Она расстегнула застёжку и надела цепочку с кулоном на Светкину худосочную шейку.
Сестра смотрела на меня с жалостью. А когда мама вышла на кухню, шепнула:
– Я не просила его, ты же видела.
– Видела-видела, – удручённо буркнула я.
– Я могу давать тебе его поносить иногда, – предложила Света.
– Не надо.
Даже не глядя в зеркало, я почувствовала, как горят мои уши.
Как будто боясь напомнить мне об этом неприятном разговоре, сестра надевала цепочку с кулоном очень редко. Но каждый раз, когда он попадался мне на глаза, я думала, как несправедливо можно обидеть человека нелепым подозрением и жестоким словом.
Замуж мама больше не вышла. Думаю, не из-за моей угрозы уйти из дома. Она не могла забыть папу. Часто говорила: «Ой, вот сейчас бы Валера посмеялся!» или «Вот бы Валера удивился!». Папа продолжал жить где-то параллельно с нами. Когда любопытные спрашивали маму, почему она повторно не выходит замуж, она отвечала: «Все нормальные мужчины живут со своими семьями, а ненормальные нас не интересуют».
В свои последние годы мама стала записывать самые волнующие эпизоды из жизни. Я открываю толстую тетрадь, которую она, видимо, собиралась исписать целиком, но успела заполнить лишь на четверть.
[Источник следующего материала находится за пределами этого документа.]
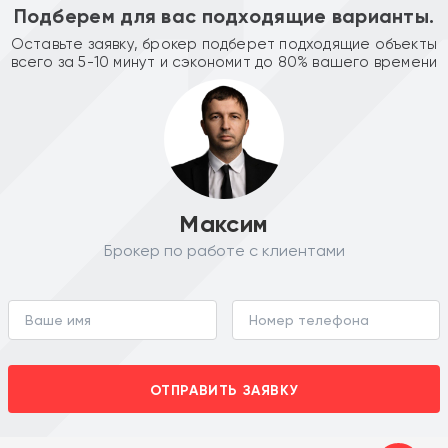
Подберем для вас подходящие варианты.
Оставьте заявку, брокер подберет подходящие объекты
всего за 5-10 минут и сэкономит до 80% вашего времени
Максим
Брокер по работе с клиентами
ОТПРАВИТЬ ЗАЯВКУ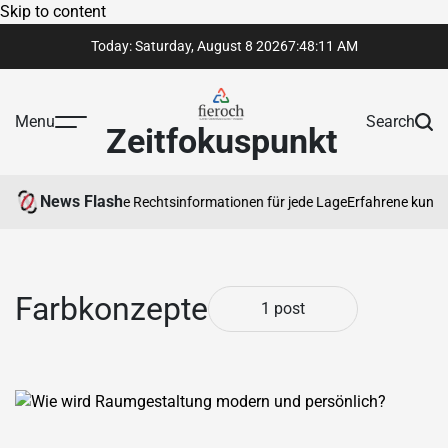
Skip to content
Today: Saturday, August 8 2026
7
:
48
:
11
AM
Menu
Search
Zeitfokuspunkt
News Flash
en
Vertrauenswürdige Rechtsinformationen für jede Lage
Erfahrene kunstg
Farbkonzepte
1 post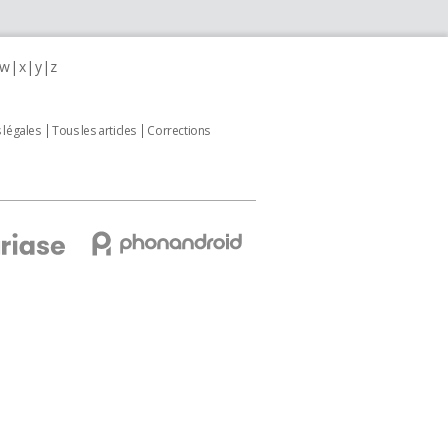
w
x
y
z
 légales
Tous les articles
Corrections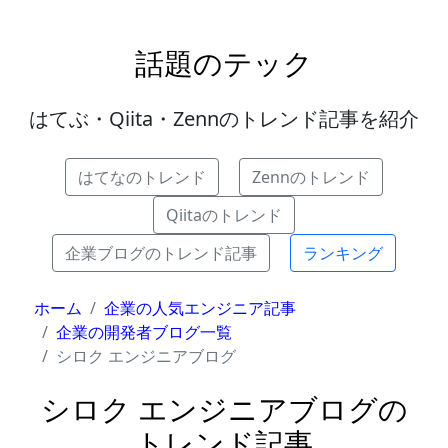
話題のテック
はてぶ・Qiita・Zennのトレンド記事を紹介
はてなのトレンド
Zennのトレンド
Qiitaのトレンド
企業ブログのトレンド記事
ランキング
ホーム
企業の人気エンジニア記事
企業の開発者ブログ一覧
シロク エンジニアブログ
シロク エンジニアブログの
トレンド記事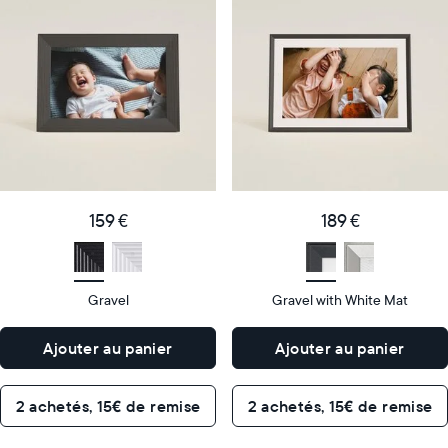
cadre
cadre
numérique
numérique
le
le
plus
plus
populaire
vendu
Product
Product
details
details
159
189
Price
Price
€
159 €
€
189 €
Display
10"
Display
10"
size
Diagonal
size
Diagonal
Gravel
Gravel with White Mat
Display
Display
HD
HD
type
type
Ajouter au panier
Ajouter au panier
26,6cm
26,6cm
×
×
Dimensions
18,5cm
Dimensions
18,5cm
2 achetés, 15€ de remise
2 achetés, 15€ de remise
×
×
5,3cm
5,3cm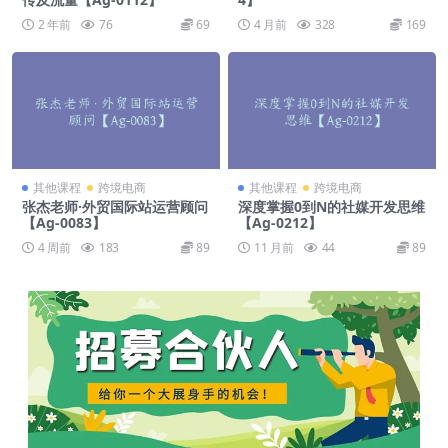
2 年前
76
69
4 月前
328
169
其他课程
跨境电商
其他课程
跨境电商
张杰老师·外贸国际站运营顾问
深度掌握0到N的社媒开发思维
【Ag-0083】
【Ag-0212】
4 周前
183
89
11 月前
44
89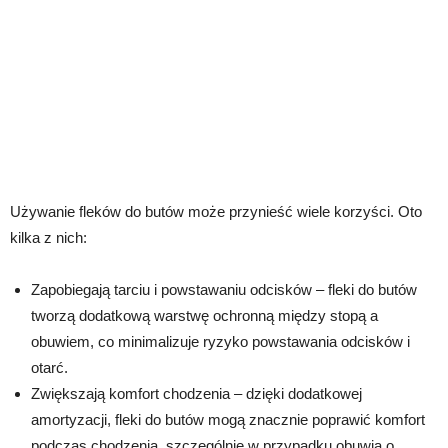
Używanie fleków do butów może przynieść wiele korzyści. Oto
kilka z nich:
Zapobiegają tarciu i powstawaniu odcisków – fleki do butów
tworzą dodatkową warstwę ochronną między stopą a
obuwiem, co minimalizuje ryzyko powstawania odcisków i
otarć.
Zwiększają komfort chodzenia – dzięki dodatkowej
amortyzacji, fleki do butów mogą znacznie poprawić komfort
podczas chodzenia, szczególnie w przypadku obuwia o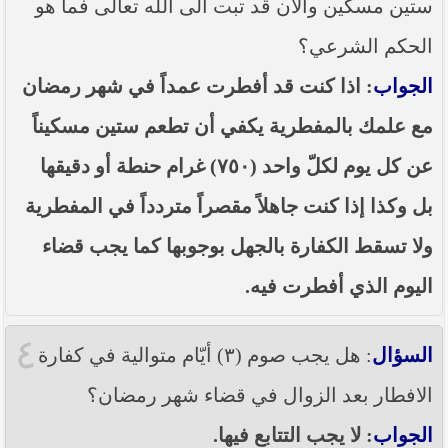
ستين مسكين والآن قد تبت الى الله تعالى فما هو
الحكم الشرعي؟
الجواب
: اذا كنت قد أفطرت عمداً في شهر رمضان
مع علمك بالمفطرية يكفي أن تطعم ستين مسكيناً
عن كل يوم لكلّ واحد (٧٥٠) غرام حنطة أو دقيقها
بل وكذا إذا كنت جاهلاً مقصراً متردداً في المفطرية
ولا تسقط الكفارة بالجهل بوجوبها كما يجب قضاء
اليوم الذي أفطرت فيه.
٤
السؤال
: هل يجب صوم (٣) أيّام متوالية في كفارة
الافطار بعد الزوال في قضاء شهر رمضان؟
الجواب
: لا يجب التتابع فيها.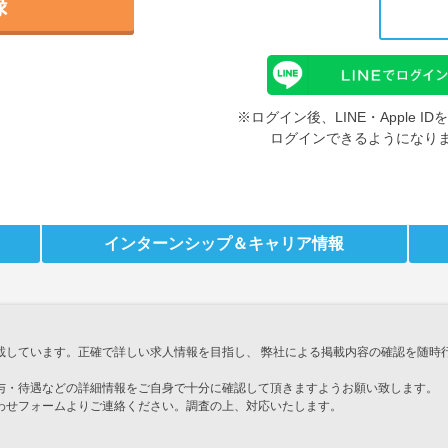
録
※ログイン後、LINE・Apple 
ログインできるようになり
インターンシップ
＆キャリア情報
載しています。正確で詳しい求人情報を目指し、 弊社による掲載内容の確認を随時
与・待遇などの詳細情報をご自身で十分に確認して頂きますようお願い致します。
わせフォームよりご連絡ください。調査の上、対応いたします。
」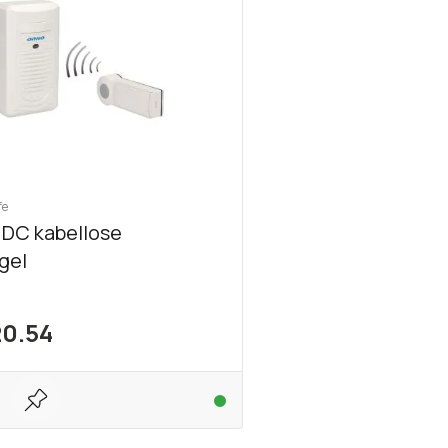
fe
DC kabellose
gel
20.54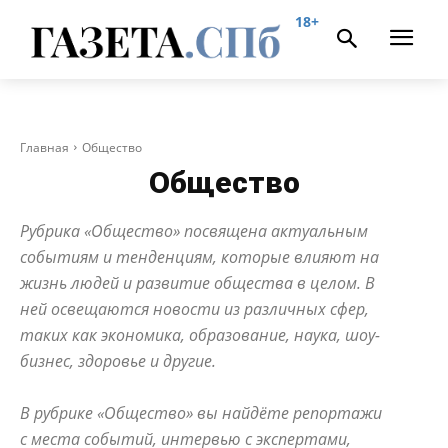
18+
Главная
Общество
Общество
Рубрика «Общество» посвящена актуальным
событиям и тенденциям, которые влияют на
жизнь людей и развитие общества в целом. В
ней освещаются новости из различных сфер,
таких как экономика, образование, наука, шоу-
бизнес, здоровье и другие.
В рубрике «Общество» вы найдёте репортажи
с места событий, интервью с экспертами,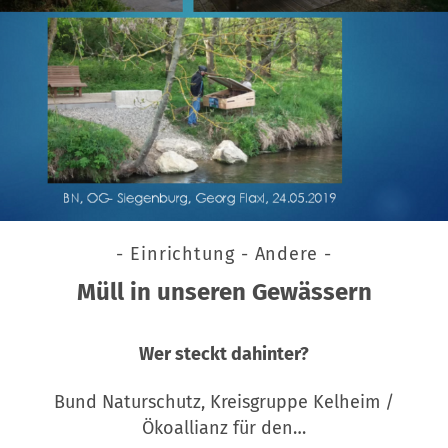
- Einrichtung - Andere -
Müll in unseren Gewässern
Wer steckt dahinter?
Bund Naturschutz, Kreisgruppe Kelheim /
Ökoallianz für den…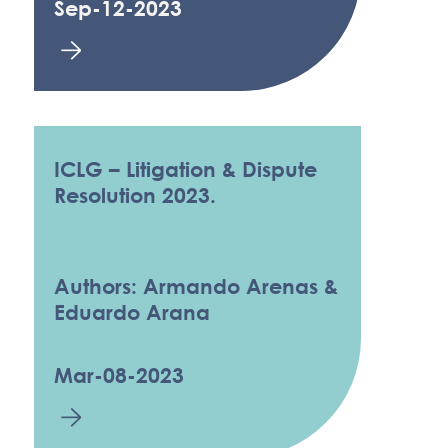
Sep-12-2023
ICLG – Litigation & Dispute
Resolution 2023.
Authors: Armando Arenas &
Eduardo Arana
Mar-08-2023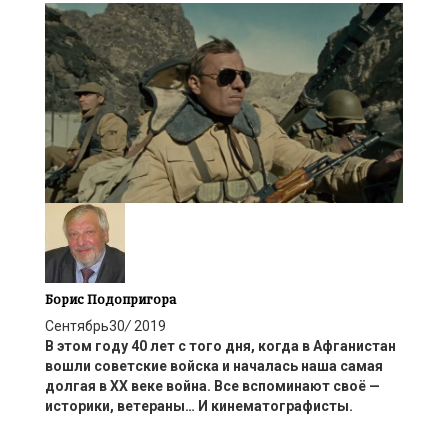
Борис Подопригора
Сентябрь
30
/
2019
В этом году 40 лет с того дня, когда в Афганистан
вошли советские войска и началась наша самая
долгая в ХХ веке война. Все вспоминают своё —
историки, ветераны
… И
кинематографисты.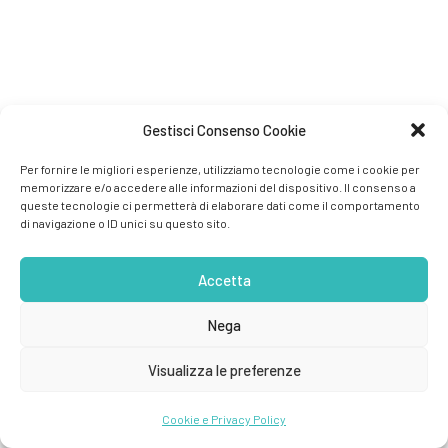
Gestisci Consenso Cookie
Per fornire le migliori esperienze, utilizziamo tecnologie come i cookie per
memorizzare e/o accedere alle informazioni del dispositivo. Il consenso a
queste tecnologie ci permetterà di elaborare dati come il comportamento
di navigazione o ID unici su questo sito.
Accetta
Nega
Visualizza le preferenze
Cookie e Privacy Policy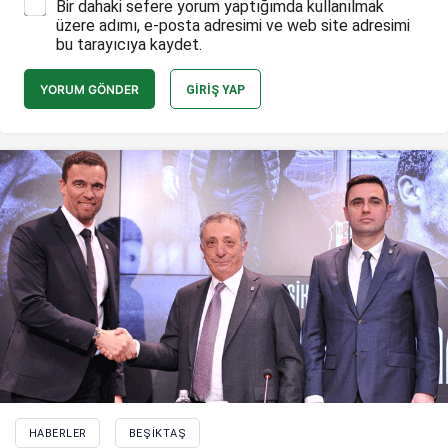
Bir dahaki sefere yorum yaptığımda kullanılmak
üzere adımı, e-posta adresimi ve web site adresimi
bu tarayıcıya kaydet.
YORUM GÖNDER
GIRIŞ YAP
HABERLER
BEŞIKTAŞ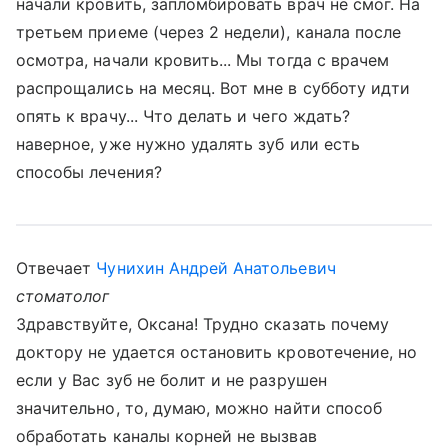
начали кровить, запломбировать врач не смог. На
третьем приеме (через 2 недели), канала после
осмотра, начали кровить... Мы тогда с врачем
распрощались на месяц. Вот мне в субботу идти
опять к врачу... Что делать и чего ждать?
наверное, уже нужно удалять зуб или есть
способы лечения?
Отвечает
Чунихин Андрей Анатольевич
стоматолог
Здравствуйте, Оксана! Трудно сказать почему
доктору не удается остановить кровотечение, но
если у Вас зуб не болит и не разрушен
значительно, то, думаю, можно найти способ
обработать каналы корней не вызвав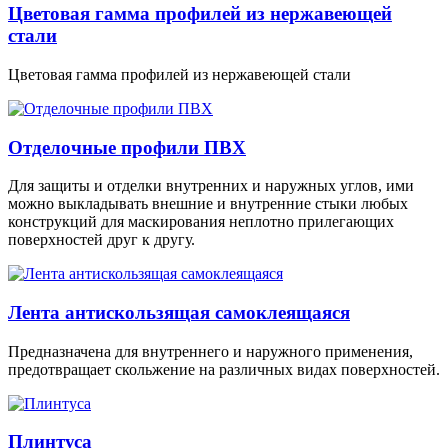
Цветовая гамма профилей из нержавеющей
стали
Цветовая гамма профилей из нержавеющей стали
Отделочные профили ПВХ
Для защиты и отделки внутренних и наружных углов, ими
можно выкладывать внешние и внутренние стыки любых
конструкций для маскирования неплотно прилегающих
поверхностей друг к другу.
Лента антискользящая самоклеящаяся
Предназначена для внутреннего и наружного применения,
предотвращает скольжение на различных видах поверхностей.
Плинтуса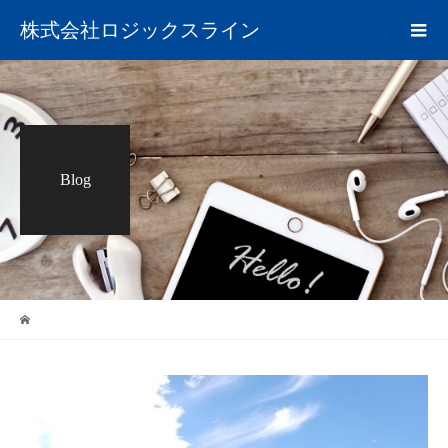
株式会社ロジックスライン
Blog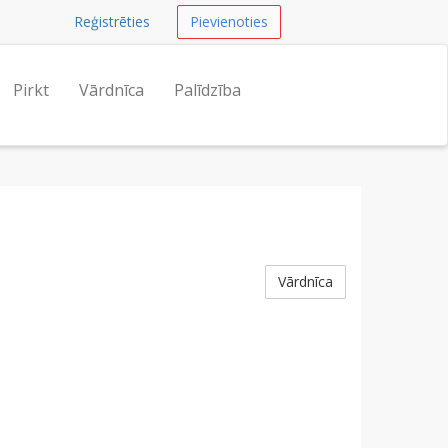
Reģistrēties
Pievienoties
Pirkt
Vārdnīca
Palīdzība
Vārdnīca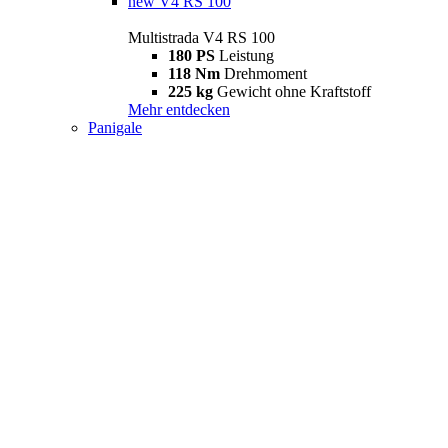
new
V4 RS 100
Multistrada V4 RS 100
180 PS
Leistung
118 Nm
Drehmoment
225 kg
Gewicht ohne Kraftstoff
Mehr entdecken
Panigale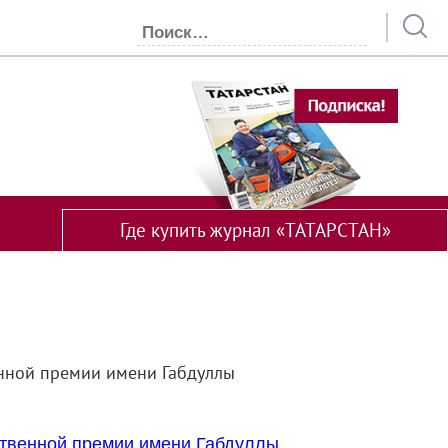
Где купить журнал «ТАТАРСТАН»
енной премии имени Габдуллы
.
ственной премии имени Габдуллы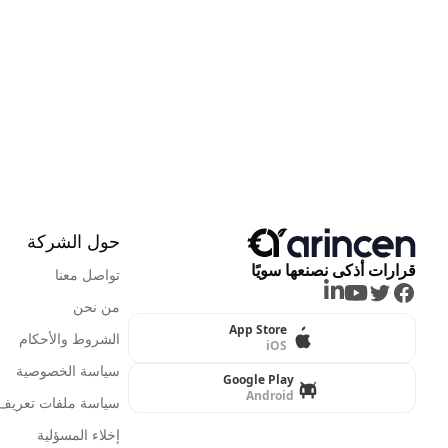
حول الشركة
قرارات أذكى نصنعها سويًا
تواصل معنا
LinkedIn
Youtube
Twitter
Facebook
من نحن
App Store
الشروط والأحكام
iOS
سياسة الخصوصية
Google Play
Android
سياسة ملفات تعريف ا
إخلاء المسؤلية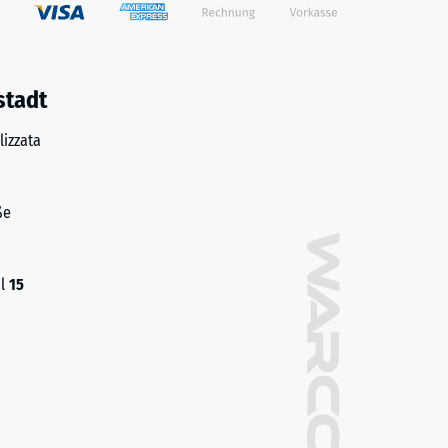
stadt
izzata
ße
al
15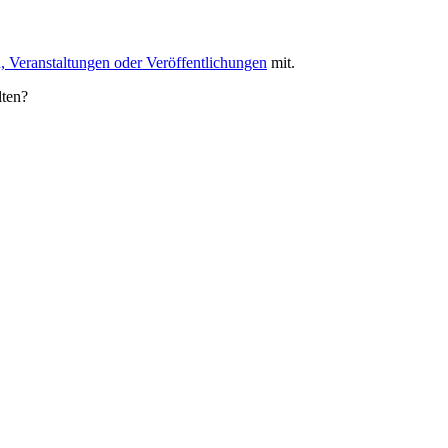
, Veranstaltungen oder Veröffentlichungen
mit.
lten?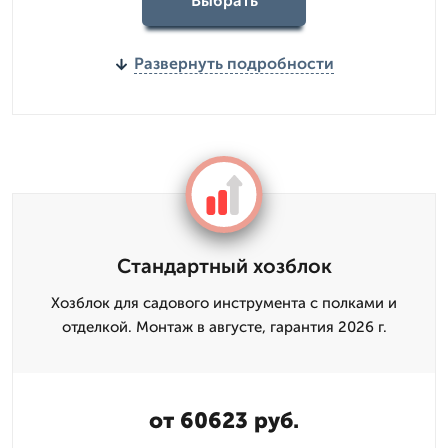
Выбрать
Развернуть подробности
Стандартный хозблок
Хозблок для садового инструмента с полками и
отделкой. Монтаж в августе, гарантия 2026 г.
от 60623 руб.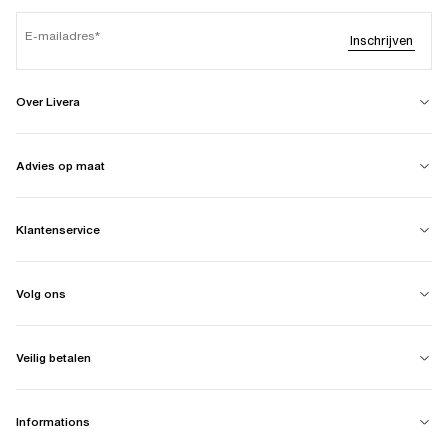
E-mailadres
Inschrijven
Over Livera
Advies op maat
Klantenservice
Volg ons
Veilig betalen
Informations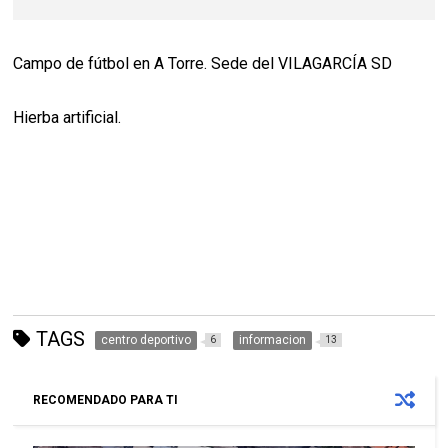
Campo de fútbol en A Torre. Sede del VILAGARCÍA SD
Hierba artificial.
TAGS
centro deportivo
informacion
6
13
RECOMENDADO PARA TI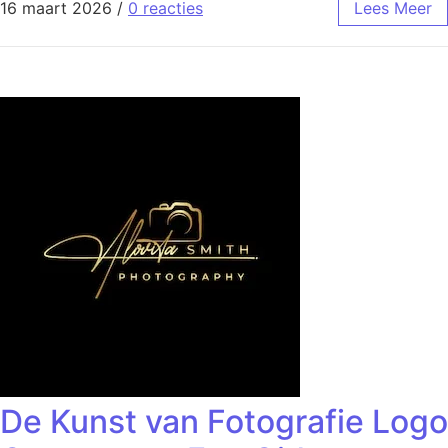
16 maart 2026
/
0 reacties
Lees Meer
De Kunst van Fotografie Logo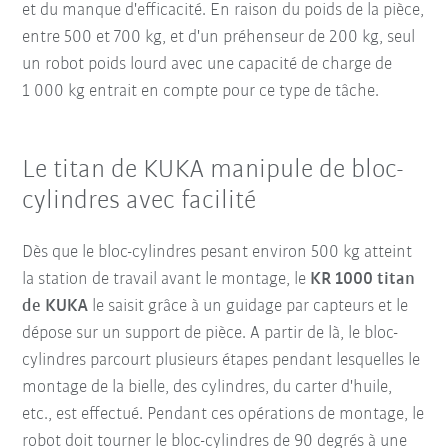
et du manque d'efficacité. En raison du poids de la pièce,
entre
500 et 700 kg, et d'un préhenseur de 200 kg
, seul
un robot poids lourd avec une capacité de charge de
1 000 kg entrait en compte pour ce type de tâche.
Le titan de KUKA manipule de bloc-
cylindres avec facilité
Dès que le bloc-cylindres pesant environ 500 kg atteint
la station de travail avant le montage, le
KR 1000 titan
de KUKA
le saisit grâce à un guidage par capteurs et le
dépose sur un support de pièce. A partir de là, le bloc-
cylindres parcourt plusieurs étapes pendant lesquelles le
montage de la bielle, des cylindres, du carter d'huile,
etc., est effectué. Pendant ces opérations de montage, le
robot doit tourner le bloc-cylindres de 90 degrés à une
Мама выросла на реке Уссури и с детства отлично плавала. Когда-то я слышала от неё историю, как она спасла на реке тонущую девушку. И вот из её записок узнаю подробности: «Около лодки, с которой мы ныряли, показалась голова девушки, а потом опять ушла под воду. Я, ничего никому не говоря, подплыла к ней, схватила за руки и поплыла в сторону берега. Наверное, я больно её схватила, но в тот момент я про это не подумала. Иногда ведь приходится делать больно человеку, чтобы спасти»…
В истории с кулоном, когда меня захлестнула волна недоверия и подозрительности, мама не повысила голос, не устроила бойкот, не дала пощёчину (хотя следовало!). Она не стала меньше меня любить. Но я получила урок, который запомнила навсегда.
Да, иногда приходится делать больно человеку. Чтобы спасти.